Yuck, this is the for loop with elem = elems[i]. So sad that we are generic! I really want to know why. I ran chrome with the debugger, first adjusting gn args out/Debug to include the key v8_optimized_debug = false so I could inspect variables. I found the place in the IC system where we update the IC state, using printf-style debugging to stop at the right place:


// in src/ic/ic.cc:

void KeyedLoadIC::UpdateLoadElement(Handle<HeapObject> receiver) {
  ...

  if (strcmp("cleanData",
             GetHostFunction()->shared()->DebugName()->ToCString().get()) == 0) {
    PrintF("This is your stop.\n");
  }
  ...

Debugging Chrome can be tricky, here is the command line I used:

gdb --args out/Debug/chrome --disable-gpu --single-process --no-sandbox
    http://browserbench.org/Speedometer/InteractiveRunner.html

Setting a breakpoint on the PrintF statement, I first hit it when we went monomorphic. Then we come in with a new map and stay monomorphic. On the third hit we go generic with the message same map added twice. I could inspect the receiver and the feedback vector with our friendly debugger helpers (available in v8/tools/gdbinit).

(gdb) frame 2
#2  0x00007f2a77e8a2d1 in v8::internal::__RT_impl_Runtime_KeyedLoadIC_Miss (args=...,
    isolate=0xe93d3eb9020) at ../../v8/src/ic/ic.cc:2439
2439      RETURN_RESULT_OR_FAILURE(isolate, ic.Load(receiver, key));
(gdb)

In this frame I can look at the input variables. The receiver:

(gdb) job *receiver
0x9cf0a77a209: [JSArray]
 - map = 0x3114690a4121 [FastProperties]
 - prototype = 0x3f6568a88141
 - elements = 0x9cf0a77a239 <FixedArray[1]> [FAST_ELEMENTS]
 - length = 1
 - properties = 0x61c9ec02241 <FixedArray[0]> {
    #length: 0x38b9c858c59 <AccessorInfo> (const accessor descriptor)
 }

Hmm, we have an elements store of length 1. What about our key?

(gdb) p key
$8 = {<v8::internal::HandleBase> = {location_ = 0x7f2a495e8920}, <No data fields>}
(gdb) job *key
 Smi: 0x1 (1)

Oh. The key is a Smi with the value 1. Sigh. We are looking at the array beyond the end. And a quick glance at the KeyedLoadIC dispatcher shows that we MISS to the runtime in this case (this code is in AccessorAssembler::HandleLoadICSmiHandlerCase(), I won’t go into it here but it has a telling line of code…Label* out_of_bounds = miss; LOL. This means out of bounds access results in a trip to the runtime. So you see, v8 is not optimized to clever code like for ( ; (elem = elems[i]) != null; i++ ) {).

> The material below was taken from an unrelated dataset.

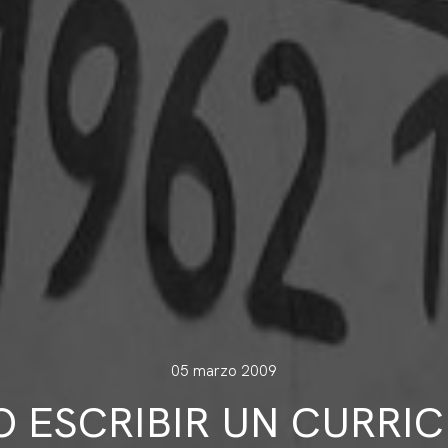
05 marzo 2009
 ESCRIBIR UN CURRI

I locally changed the code to look more old-fashioned because I wanted to see the KeyedLoadIC go away.

cleanData: function( elems, /* internal */ acceptData ) {
  ...
  var len = elems.length;
  for ( ; i < len; i++ ) {
    elem = elems[i];
    ...

My change made the keyed load run in polymorphic 2-degree state. Why wasn’t this enough to emit optimized loads? Time to debug TurboFan. We have code in JSNativeContextSpecialization::ReduceElementAccess() which builds the polymorphic loads keying on the receiver map. I stepped into this…

A look at the feedback vector made me realize it wouldn’t be so simple. One of the maps we had to handle is an indexed interceptor.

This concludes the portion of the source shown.